PROBLEM REQUIREMENTS:
Each entry should be set down again verbatim, with the images omitted.

DATA RECORDS:
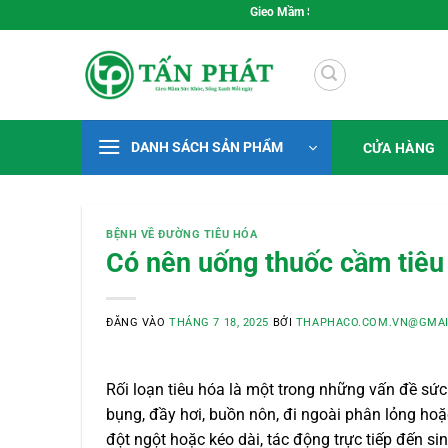
Bỏ
Gieo Mầm Sức Khỏe, Sống Xanh Mỗi Ngày
qua
nội
dung
DANH SÁCH SẢN PHẨM
CỬA HÀNG
BỆNH VỀ ĐƯỜNG TIÊU HÓA
Có nên uống thuốc cầm tiêu c
ĐĂNG VÀO
THÁNG 7 18, 2025
BỞI
THAPHACO.COM.VN@GMAI
Rối loạn tiêu hóa là một trong những vấn đề sức
bụng, đầy hơi, buồn nôn, đi ngoài phân lỏng hoặ
đột ngột hoặc kéo dài, tác động trực tiếp đến si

PROBLEM SOLUTION:
Bỏ
Gieo Mầm Sức Khỏe, Sống Xanh Mỗi Ngày
qua
nội
dung
DANH SÁCH SẢN PHẨM
CỬA HÀNG
BỆNH VỀ ĐƯỜNG TIÊU HÓA
Có nên uống thuốc cầm tiêu c
ĐĂNG VÀO
THÁNG 7 18, 2025
BỞI
THAPHACO.COM.VN@GMAI
Rối loạn tiêu hóa là một trong những vấn đề sức
bụng, đầy hơi, buồn nôn, đi ngoài phân lỏng hoặ
đột ngột hoặc kéo dài, tác động trực tiếp đến si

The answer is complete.